SUPPLIED ENTRIES |
════════════════

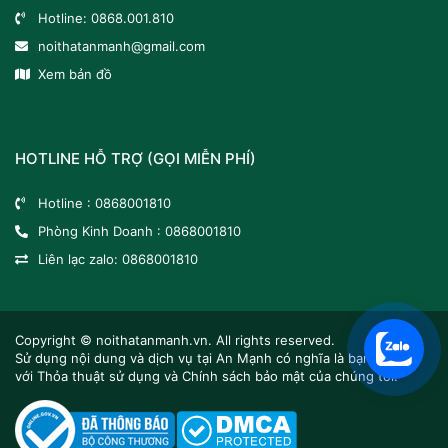
Hotline:
0868.001.810
noithatanmanh@gmail.com
Xem bản đồ
HOTLINE HỖ TRỢ (GỌI MIỄN PHÍ)
Hotline :
0868001810
Phòng Kinh Doanh :
0868001810
Liên lạc zalo:
0868001810
Copyright ©
noithatanmanh.vn.
All rights reserved.
Sử dụng nội dung và dịch vụ tại An Mạnh có nghĩa là bạn đồng ý
với Thỏa thuật sử dụng và Chính sách bảo mật của chúng tôi.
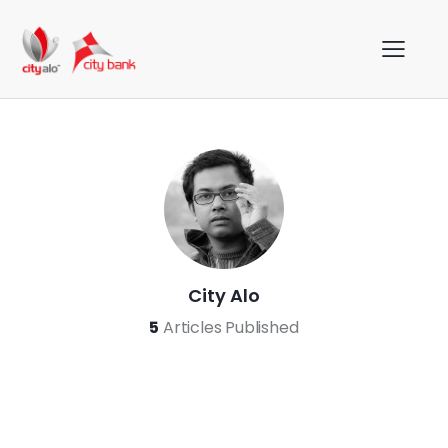
City Alo
5
Articles Published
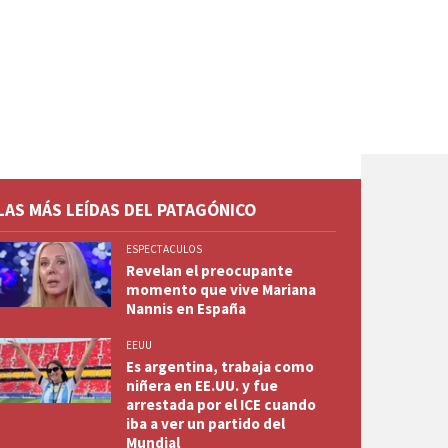
LAS MÁS LEÍDAS DEL PATAGÓNICO
ESPECTACULOS
Revelan el preocupante
momento que vive Mariana
Nannis en España
EEUU
Es argentina, trabaja como
niñera en EE.UU. y fue
arrestada por el ICE cuando
iba a ver un partido del
Mundial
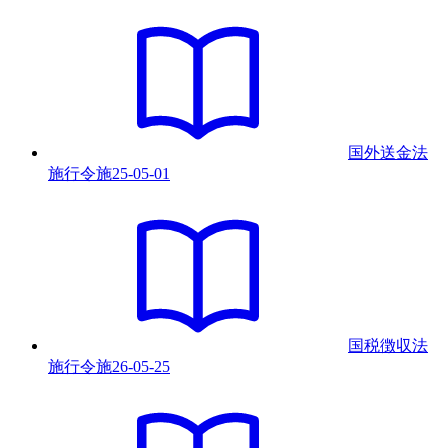
国外送金法
施行令
施
25-05-01
国税徴収法
施行令
施
26-05-25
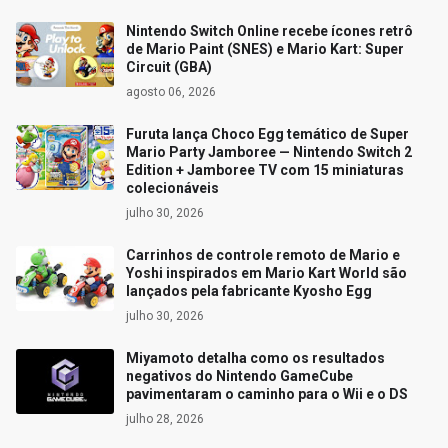
Nintendo Switch Online recebe ícones retrô
de Mario Paint (SNES) e Mario Kart: Super
Circuit (GBA)
agosto 06, 2026
Furuta lança Choco Egg temático de Super
Mario Party Jamboree — Nintendo Switch 2
Edition + Jamboree TV com 15 miniaturas
colecionáveis
julho 30, 2026
Carrinhos de controle remoto de Mario e
Yoshi inspirados em Mario Kart World são
lançados pela fabricante Kyosho Egg
julho 30, 2026
Miyamoto detalha como os resultados
negativos do Nintendo GameCube
pavimentaram o caminho para o Wii e o DS
julho 28, 2026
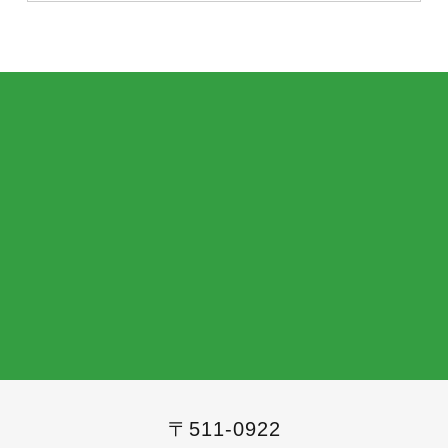
〒511-0922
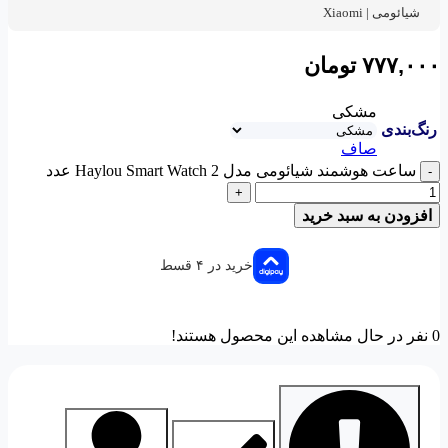
شیائومی | Xiaomi
۷۷۷,۰۰۰
تومان
مشکی
رنگ‌بندی
صاف
ساعت هوشمند شیائومی مدل Haylou Smart Watch 2 عدد
-
+
افزودن به سبد خرید
خرید در ۴ قسط
0
نفر در حال مشاهده این محصول هستند!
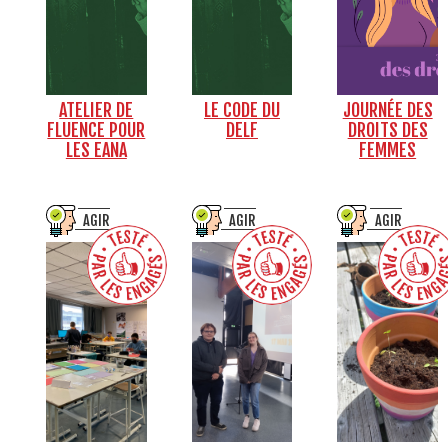
ATELIER DE
LE CODE DU
JOURNÉE DES
FLUENCE POUR
DELF
DROITS DES
LES EANA
FEMMES
AGIR
AGIR
AGIR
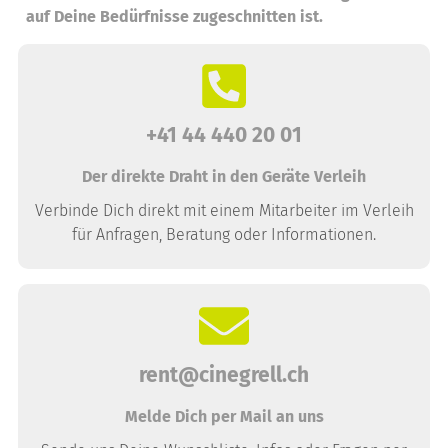
auf Deine Bedürfnisse zugeschnitten ist.
+41 44 440 20 01
Der direkte Draht in den Geräte Verleih
Verbinde Dich direkt mit einem Mitarbeiter im Verleih
für Anfragen, Beratung oder Informationen.
rent@cinegrell.ch
Melde Dich per Mail an uns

════════════════

INSTRUCTIONS TO FOLLOW | In the records, the line containing "Edition + Jamboree TV com 15 miniaturas" starts the span and the final line ends it. Output exactly that span, both ends included, with no pictures and nothing else.

EXERCISE RESPONSE |
Edition + Jamboree TV com 15 miniaturas
colecionáveis
julho 30, 2026
Carrinhos de controle remoto de Mario e
Yoshi inspirados em Mario Kart World são
lançados pela fabricante Kyosho Egg
julho 30, 2026
Miyamoto detalha como os resultados
negativos do Nintendo GameCube
pavimentaram o caminho para o Wii e o DS
julho 28, 2026
〒511-0922
شیائومی | Xiaomi
۷۷۷,۰۰۰
تومان
مشکی
رنگ‌بندی
صاف
ساعت هوشمند شیائومی مدل Haylou Smart Watch 2 عدد
-
+
افزودن به سبد خرید
خرید در ۴ قسط
0
نفر در حال مشاهده این محصول هستند!
ATELIER DE
LE CODE DU
JOURNÉE DES
FLUENCE POUR
DELF
DROITS DES
LES EANA
FEMMES
AGIR
AGIR
AGIR
auf Deine Bedürfnisse zugeschnitten ist.
+41 44 440 20 01
Der direkte Draht in den Geräte Verleih
Verbinde Dich direkt mit einem Mitarbeiter im Verleih
für Anfragen, Beratung oder Informationen.
rent@cinegrell.ch
Melde Dich per Mail an uns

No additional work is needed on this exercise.